PRESENTAZIONE
DEL NUOVO CODICE DI AUTODISCIPLINA
DELLE SOCIETA' QUOTATE
Intervento del Presidente della Consob
Lamberto Cardia
Borsa Italiana - Palazzo Mezzanotte
Milano, 14 marzo 2006
La prima versione del Codice di Autodisciplina delle Società Quotate è stata adottata nel 1999, alla vigilia degli scandali di grandi società statunitensi, quali Enron e Worldcom, che hanno poi portato il tema del governo societario al centro dell'attenzione del mercato e delle istituzioni in tutti i principali paesi.
Gli scandali americani hanno infatti posto in modo drammatico il problema di assicurare l'efficacia del ruolo degli organi di amministrazione e controllo degli emittenti quotati di fronte a rischi di comportamenti opportunistici da parte di chi dispone dei poteri di gestione della società. Il "fallimento" dei presidi interni alle società è apparso essere una delle cause fondamentali della mancata prevenzione e della tempestiva rilevazione degli abusi.
Inizialmente, si era ritenuto che le imprese europee sarebbero rimaste indenni da quei problemi, che apparivano riflettere le debolezze e le contraddizioni di un modello di controllo spiccatamente manageriale. Inoltre tali problemi avvenivano in un sistema di vigilanza che aveva sottovalutato alcune funzioni chiave, quali la revisione contabile, e alcuni fenomeni, risultati poi dirompenti, quali la diffusione di rilevanti piani di stock-option e l'ampio e disinvolto uso di strumenti derivati.

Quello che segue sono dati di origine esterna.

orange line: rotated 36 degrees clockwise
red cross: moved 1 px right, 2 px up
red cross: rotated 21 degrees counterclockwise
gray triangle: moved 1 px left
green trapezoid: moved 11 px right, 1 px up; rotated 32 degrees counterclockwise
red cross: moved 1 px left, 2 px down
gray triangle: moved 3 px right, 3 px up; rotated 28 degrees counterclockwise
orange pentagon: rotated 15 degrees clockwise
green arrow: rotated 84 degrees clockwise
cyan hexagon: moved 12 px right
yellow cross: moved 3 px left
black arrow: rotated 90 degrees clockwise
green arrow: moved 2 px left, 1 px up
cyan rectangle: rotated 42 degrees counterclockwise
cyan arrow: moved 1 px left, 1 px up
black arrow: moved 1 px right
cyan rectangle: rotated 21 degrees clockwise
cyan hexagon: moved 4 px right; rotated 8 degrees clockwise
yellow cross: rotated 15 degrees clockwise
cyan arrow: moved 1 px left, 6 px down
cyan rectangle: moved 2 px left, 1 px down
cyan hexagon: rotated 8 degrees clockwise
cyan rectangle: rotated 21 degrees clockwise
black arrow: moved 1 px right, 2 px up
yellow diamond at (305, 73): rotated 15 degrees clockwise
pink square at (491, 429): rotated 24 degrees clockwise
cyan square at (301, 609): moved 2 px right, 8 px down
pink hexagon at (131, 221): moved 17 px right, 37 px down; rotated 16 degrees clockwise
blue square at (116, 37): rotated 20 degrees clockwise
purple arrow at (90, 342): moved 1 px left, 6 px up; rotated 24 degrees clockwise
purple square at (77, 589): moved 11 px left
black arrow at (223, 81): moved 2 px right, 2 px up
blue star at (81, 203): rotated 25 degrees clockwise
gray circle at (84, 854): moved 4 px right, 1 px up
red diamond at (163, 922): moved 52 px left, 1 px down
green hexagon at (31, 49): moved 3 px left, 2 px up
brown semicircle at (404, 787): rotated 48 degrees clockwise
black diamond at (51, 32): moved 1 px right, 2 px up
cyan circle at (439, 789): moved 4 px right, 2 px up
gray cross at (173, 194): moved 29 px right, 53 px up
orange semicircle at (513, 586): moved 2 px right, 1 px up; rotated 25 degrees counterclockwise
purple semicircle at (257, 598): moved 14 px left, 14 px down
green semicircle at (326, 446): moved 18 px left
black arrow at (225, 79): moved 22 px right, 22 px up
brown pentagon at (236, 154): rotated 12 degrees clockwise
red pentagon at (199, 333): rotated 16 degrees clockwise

Benché si percepisse la gravità e la natura globale dei principali problemi emersi, le reazioni nei paesi europei sono state inizialmente modeste.
Nel 2002 è stato rivisitato una prima volta il Codice di Autodisciplina delle Società Quotate italiane, ma le modifiche non rappresentavano ancora una risposta ai problemi che sarebbero purtroppo emersi di lì a poco in modo drammatico anche in Italia.
Il caso Cirio, prima, ma soprattutto il caso Parmalat, esploso alla fine del 2003, hanno infatti mostrato le debolezze dei sistemi di governo societario basati sul controllo familiare, nei quali proprio i presidi interni alle società hanno fallito per primi la funzione di prevenzione e di vigilanza dei gravissimi abusi, poi accertati, che avevano assunto addirittura la forma di frodi e di falsi.
Casi analoghi, anche se di minore risonanza nel nostro paese, si sono presentati in altri mercati europei, mostrando con chiarezza che ci si trovava di fronte ad una crisi quasi generalizzata, la cui velocità di manifestazione risultava aggravata dal coincidente sgonfiamento della bolla azionaria.
L'Unione Europea ha così accelerato il piano di riforma della regolamentazione dei mercati finanziari, concentrando gli interventi sulle direttive volte a rafforzare l'integrità del mercato e la tutela dei risparmiatori, garantendo strumenti uniformi ed incisivi di intervento alle Autorità di vigilanza. E' infatti del 2003 la direttiva sugli abusi di mercato, che costituisce un punto di partenza per la costruzione di modelli di vigilanza e sanzionatori più rigorosi e dotati di adeguato potere di deterrenza.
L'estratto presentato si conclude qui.